_Problem to solve_
Leave out the pictures, and print exactly the lines from the one holding "Getting here (305, 769)" through the last line of the material.

_Input_
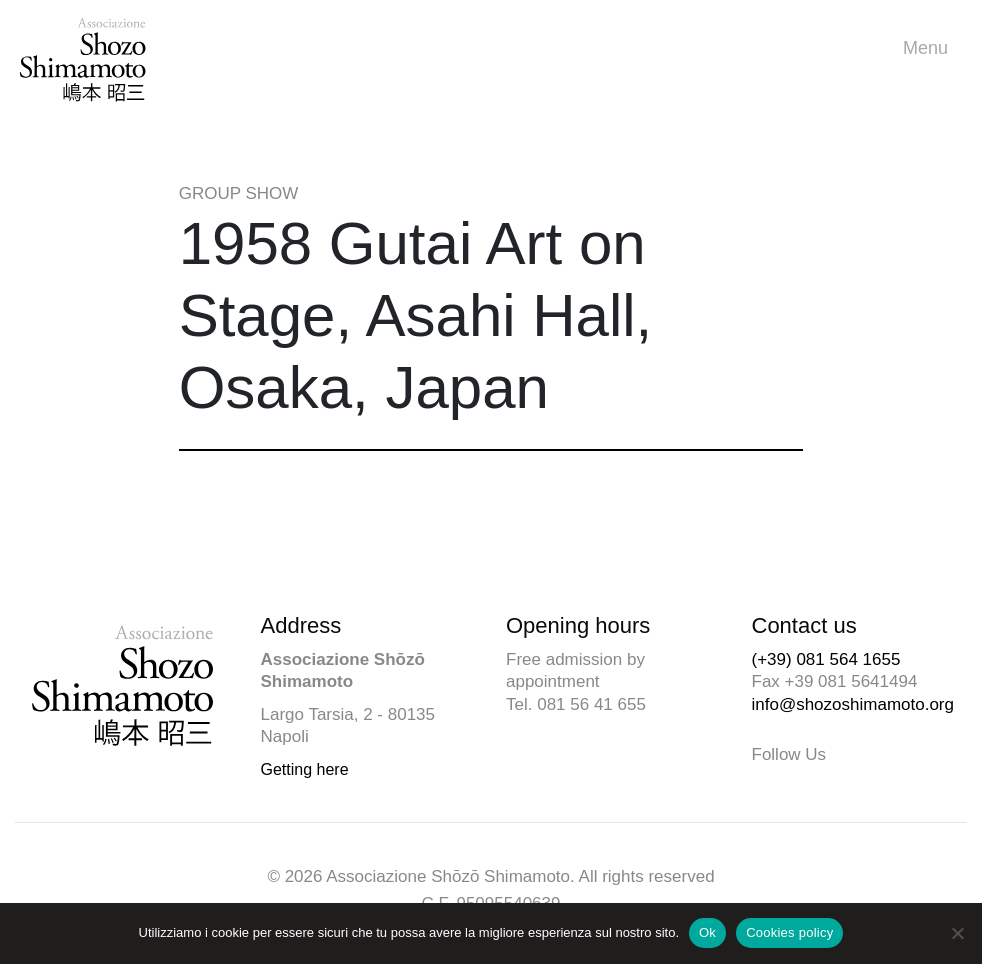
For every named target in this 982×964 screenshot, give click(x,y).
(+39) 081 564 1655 (826, 659)
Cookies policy (789, 932)
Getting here (305, 769)
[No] (957, 933)
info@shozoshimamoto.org (853, 704)
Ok (707, 932)
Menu (930, 48)
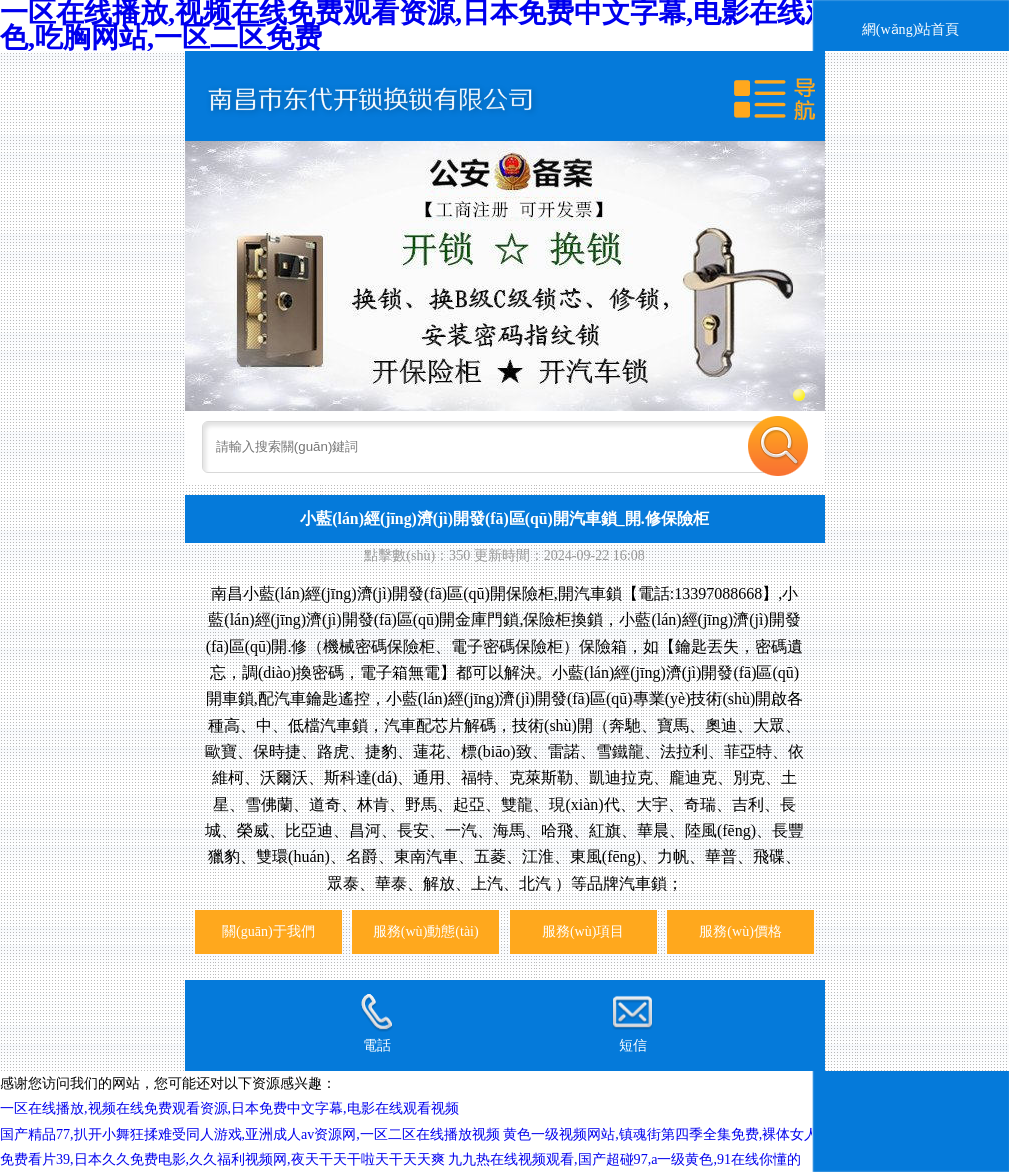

_Finished exercise_
Getting here (305, 769)
[No] (957, 933)
info@shozoshimamoto.org (853, 704)
Ok (707, 932)
Menu (930, 48)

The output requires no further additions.